◆ WHAT TO DO: Among the records below, find each line that includes the string "social" and copy it.
INPUT Start Marker
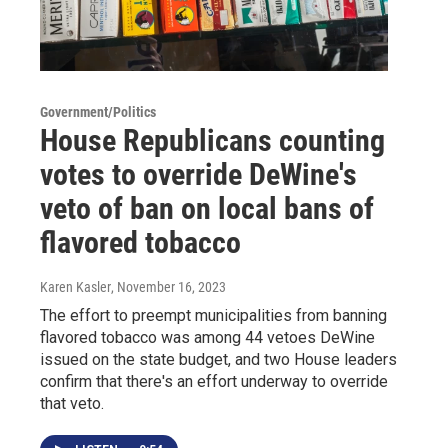
Government/Politics
House Republicans counting
votes to override DeWine's
veto of ban on local bans of
flavored tobacco
Karen Kasler
, November 16, 2023
The effort to preempt municipalities from banning
flavored tobacco was among 44 vetoes DeWine
issued on the state budget, and two House leaders
confirm that there's an effort underway to override
that veto.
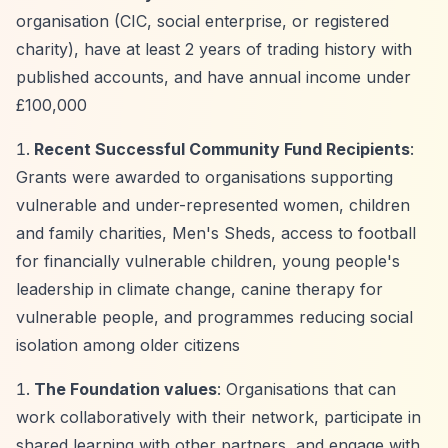
organisation (CIC, social enterprise, or registered
charity), have at least 2 years of trading history with
published accounts, and have annual income under
£100,000
Recent Successful Community Fund Recipients
:
Grants were awarded to organisations supporting
vulnerable and under-represented women, children
and family charities, Men's Sheds, access to football
for financially vulnerable children, young people's
leadership in climate change, canine therapy for
vulnerable people, and programmes reducing social
isolation among older citizens
The Foundation values
: Organisations that can
work collaboratively with their network, participate in
shared learning with other partners, and engage with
INPUT End Marker
◆ SOLUTION TO THE PROBLEM:
organisation (CIC, social enterprise, or registered
vulnerable people, and programmes reducing social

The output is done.